Data provided –
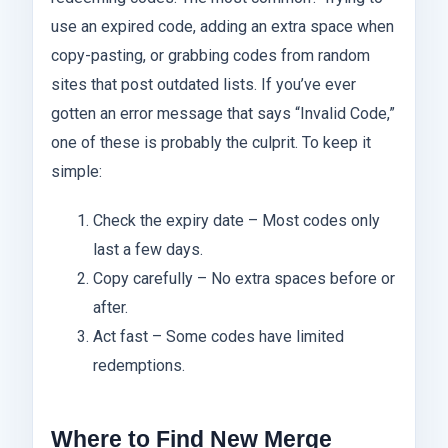
use an expired code, adding an extra space when
copy-pasting, or grabbing codes from random
sites that post outdated lists. If you’ve ever
gotten an error message that says “Invalid Code,”
one of these is probably the culprit. To keep it
simple:
Check the expiry date – Most codes only
last a few days.
Copy carefully – No extra spaces before or
after.
Act fast – Some codes have limited
redemptions.
Where to Find New Merge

What to work on – Could you print, word for word, the line containing "gotten an error" and every line after it through the end of the records, and nothing else?

Task solution –
gotten an error message that says “Invalid Code,”
one of these is probably the culprit. To keep it
simple:
Check the expiry date – Most codes only
last a few days.
Copy carefully – No extra spaces before or
after.
Act fast – Some codes have limited
redemptions.
Where to Find New Merge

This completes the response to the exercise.